Había terminado el pastel y estaba tomando la segunda taza de café, cuando le vi. Pocos minutos antes había llegado el mercancías de medianoche; el sujeto estaba fisgando por una esquina de la ventana del restaurante, la más cercana a la estación, con una mano a guisa de visera y entornando los ojos para que la luz no le cegase. Se dio cuenta de que le observaba y desapareció en la oscuridad. Pero yo sabía que continuaba allí al acecho. Los vagabundos siempre me toman por un tipo fácil de despistar.
Encendí un puro y me levanté. La camarera, una chica nueva de Dallas, me miró mientras me abrochaba el abrigo.
—¡Vaya! Pero si ni siquiera lleva revólver —dijo como si me diese una gran noticia.
—No —sonreí—. Ni revólver, ni porra, ni nada que se le parezca. ¿Para qué?
—Pero usted es un poli… Bueno, el sheriff adjunto. ¿Y si algún maleante dispara contra usted?
—Aquí, en Central City, no hay muchos maleantes, señorita —expliqué—. Y además también son personas, aunque no actúen bien del todo. Si uno no les hace nada, ellos tampoco. Se avienen a razones.
Negó con la cabeza, mirándome con ojos temerosos, y me fui hacia la caja. El propietario no quiso aceptar mi dinero, y me lo devolvió junto con un par de cigarros. Volvió a darme las gracias por haberme ocupado de su hijo.
—El chico ya no es el mismo de antes, Lou —dijo, enlazando una palabra con otra, como suelen hacer los extranjeros—. No sale por las noches, le va muy bien en la escuela. Y siempre habla de usted, dice que Lou Ford es una gran persona.
—Yo no hice nada —respondí—. Sólo hablé con él. Me interesé poco. Cualquier otro podría haber hecho lo mismo.
—No. Sólo usted —afirmó—. Con su bondad mejora a los demás.
Lo dijo como despedida, pero yo quería seguir. Apoyé el codo en el mostrador, crucé un pie por detrás del otro y di una larga chupada al cigarro. Me caía bien el hombre —a decir verdad, me caía bien casi todo el mundo—, demasiado bien como para dejarle escapar. Educado, inteligente: un individuo como los que a mi me gustan.
—Bueno, le diré una cosa —anuncié con parsimonia—. Tal como yo lo veo, un hombre no le saca a la vida más que lo que pone en ella.
—¡Mmmm! —asintió con impaciencia—. Creo que tiene usted razón, Lou.
—El otro día pensaba en ello, Max. Y de repente se me ocurrió una idea brillante. Como caída del cielo. El hombre está en germen en el niño. Así, sin más. El niño es un hombre en potencia.
A mi interlocutor se le heló la sonrisa. Oí como crujían sus zapatos al remover los pies con impaciencia. Si hay algo peor que un pelmazo, es un pelmazo sentencioso.
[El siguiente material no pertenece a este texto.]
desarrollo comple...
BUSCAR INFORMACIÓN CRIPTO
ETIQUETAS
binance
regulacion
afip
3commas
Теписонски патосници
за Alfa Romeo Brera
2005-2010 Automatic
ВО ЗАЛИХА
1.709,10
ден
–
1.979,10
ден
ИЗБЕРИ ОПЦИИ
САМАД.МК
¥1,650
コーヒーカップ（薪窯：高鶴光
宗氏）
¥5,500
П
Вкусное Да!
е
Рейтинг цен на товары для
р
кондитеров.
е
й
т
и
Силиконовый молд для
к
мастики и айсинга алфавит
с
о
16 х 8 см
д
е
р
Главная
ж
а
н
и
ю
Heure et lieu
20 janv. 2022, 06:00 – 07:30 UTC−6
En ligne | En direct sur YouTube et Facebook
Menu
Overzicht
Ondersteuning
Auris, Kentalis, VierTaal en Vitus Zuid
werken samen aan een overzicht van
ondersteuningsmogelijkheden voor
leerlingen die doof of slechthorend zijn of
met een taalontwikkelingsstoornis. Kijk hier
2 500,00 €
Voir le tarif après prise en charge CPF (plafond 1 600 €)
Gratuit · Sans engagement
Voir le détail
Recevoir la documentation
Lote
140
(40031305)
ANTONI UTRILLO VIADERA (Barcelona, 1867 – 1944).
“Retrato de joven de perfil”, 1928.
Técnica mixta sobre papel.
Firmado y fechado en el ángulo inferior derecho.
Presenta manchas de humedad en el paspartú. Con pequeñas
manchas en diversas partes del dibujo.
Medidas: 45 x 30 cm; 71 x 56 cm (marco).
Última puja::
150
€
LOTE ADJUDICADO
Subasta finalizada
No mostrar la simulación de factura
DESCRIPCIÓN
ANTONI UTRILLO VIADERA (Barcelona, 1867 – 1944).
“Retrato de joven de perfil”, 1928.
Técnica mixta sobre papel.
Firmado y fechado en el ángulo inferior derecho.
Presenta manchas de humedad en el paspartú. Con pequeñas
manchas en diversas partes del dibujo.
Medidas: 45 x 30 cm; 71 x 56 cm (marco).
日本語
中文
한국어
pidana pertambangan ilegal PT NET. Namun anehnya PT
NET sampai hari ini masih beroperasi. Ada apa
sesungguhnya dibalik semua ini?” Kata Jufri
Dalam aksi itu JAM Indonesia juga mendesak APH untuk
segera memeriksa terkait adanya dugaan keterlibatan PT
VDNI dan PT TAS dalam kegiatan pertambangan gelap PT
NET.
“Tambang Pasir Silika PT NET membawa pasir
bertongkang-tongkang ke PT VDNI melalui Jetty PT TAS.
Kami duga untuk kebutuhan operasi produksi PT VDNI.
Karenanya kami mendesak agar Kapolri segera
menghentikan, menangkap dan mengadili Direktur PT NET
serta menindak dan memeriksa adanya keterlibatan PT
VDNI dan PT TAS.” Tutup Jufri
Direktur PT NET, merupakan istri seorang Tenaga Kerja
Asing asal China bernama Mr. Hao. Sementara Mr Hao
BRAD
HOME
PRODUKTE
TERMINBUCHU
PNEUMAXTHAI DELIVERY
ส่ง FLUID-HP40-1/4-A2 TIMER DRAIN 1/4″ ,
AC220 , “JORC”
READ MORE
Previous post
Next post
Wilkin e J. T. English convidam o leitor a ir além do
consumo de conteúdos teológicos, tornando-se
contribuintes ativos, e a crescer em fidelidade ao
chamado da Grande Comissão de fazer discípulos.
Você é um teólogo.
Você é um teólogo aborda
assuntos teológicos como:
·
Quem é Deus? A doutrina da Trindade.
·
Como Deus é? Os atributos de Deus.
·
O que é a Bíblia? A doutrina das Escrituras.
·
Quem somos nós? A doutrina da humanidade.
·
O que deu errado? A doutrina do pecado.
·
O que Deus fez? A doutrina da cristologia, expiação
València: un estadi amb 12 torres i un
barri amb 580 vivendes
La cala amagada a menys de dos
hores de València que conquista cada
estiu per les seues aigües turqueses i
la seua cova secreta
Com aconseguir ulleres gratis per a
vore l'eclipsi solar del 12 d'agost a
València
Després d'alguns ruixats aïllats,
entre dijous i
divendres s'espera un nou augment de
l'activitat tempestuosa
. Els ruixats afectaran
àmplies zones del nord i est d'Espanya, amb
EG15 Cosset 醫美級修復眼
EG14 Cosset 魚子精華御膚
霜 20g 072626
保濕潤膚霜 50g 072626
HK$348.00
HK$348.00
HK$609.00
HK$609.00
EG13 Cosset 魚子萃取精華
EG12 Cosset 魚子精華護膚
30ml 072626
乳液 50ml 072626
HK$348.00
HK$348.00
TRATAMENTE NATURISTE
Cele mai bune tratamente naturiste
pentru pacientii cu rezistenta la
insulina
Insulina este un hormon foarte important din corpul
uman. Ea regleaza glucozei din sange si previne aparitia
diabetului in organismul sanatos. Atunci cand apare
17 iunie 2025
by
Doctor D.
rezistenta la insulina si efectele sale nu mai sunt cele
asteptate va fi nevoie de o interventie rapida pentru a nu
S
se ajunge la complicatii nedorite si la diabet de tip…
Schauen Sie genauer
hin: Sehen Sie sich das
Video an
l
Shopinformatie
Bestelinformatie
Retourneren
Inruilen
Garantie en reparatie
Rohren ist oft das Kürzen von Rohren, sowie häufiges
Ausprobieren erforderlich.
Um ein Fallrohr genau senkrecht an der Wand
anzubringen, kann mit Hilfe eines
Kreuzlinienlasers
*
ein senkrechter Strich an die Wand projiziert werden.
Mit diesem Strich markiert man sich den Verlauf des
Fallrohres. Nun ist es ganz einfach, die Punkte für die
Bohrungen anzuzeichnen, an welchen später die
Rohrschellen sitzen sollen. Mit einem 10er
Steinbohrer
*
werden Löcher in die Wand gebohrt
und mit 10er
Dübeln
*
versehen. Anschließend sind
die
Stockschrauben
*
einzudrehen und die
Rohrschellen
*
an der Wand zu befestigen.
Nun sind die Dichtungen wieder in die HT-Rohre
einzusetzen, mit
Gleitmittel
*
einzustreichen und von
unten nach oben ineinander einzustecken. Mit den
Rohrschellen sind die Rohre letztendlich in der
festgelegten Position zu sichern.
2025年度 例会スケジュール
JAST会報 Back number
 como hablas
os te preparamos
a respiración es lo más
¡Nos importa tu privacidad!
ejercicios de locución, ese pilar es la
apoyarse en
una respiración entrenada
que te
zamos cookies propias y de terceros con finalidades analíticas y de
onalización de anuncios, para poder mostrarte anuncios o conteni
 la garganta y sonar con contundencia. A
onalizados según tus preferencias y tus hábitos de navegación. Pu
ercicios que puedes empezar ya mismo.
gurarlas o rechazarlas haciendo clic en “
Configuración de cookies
Pero ¿cómo librarse de un tipo educado y cordial que está dispuesto a darte hasta la camisa si se la pides?
—Creo que yo tendría que haber sido profesor, o algo parecido —afirmé—. Hasta cuando duermo intento resolver problemas. Como el de la ola de calor que tuvimos hace varias semanas. Mucha gente cree que lo que provoca el bochorno es el calor. Pero no es cierto, Max, no es cierto. La culpa la tiene la humedad. ¿A que no lo sabía usted?
Carraspeó para luego insinuar que le necesitaban en la cocina. Fingí no oírle.
—A propósito del tiempo, le diré otra cosa —seguí—. Todo el mundo habla del tiempo, pero nadie lo arregla. Aunque tal vez sea mejor así. Detrás de las nubes está el sol, vamos, en mi opinión. Quiero decir que si no lloviera, tampoco habría arco iris, ¿no le parece?
—Lou…
—En fin —concluí—. Creo que ya es hora de irme. Tengo que dar aún muchas vueltas por ahí, y no quiero ir luego con prisas. Las prisas hacen perder el tiempo, digo yo. Me gusta medir las distancias, antes de dar un salto.
Me estaba pasando, pero ya no podía contenerme. Castigar a la gente de ese modo era casi agradable como el otro, el de verdad. Ese otro modo que tanto había luchado yo por olvidar —y casi había olvidado— hasta que me tropecé con ella.
En ella estaba pensando cuando salí a la fría noche de Texas y vi al vagabundo que seguía aguardándome.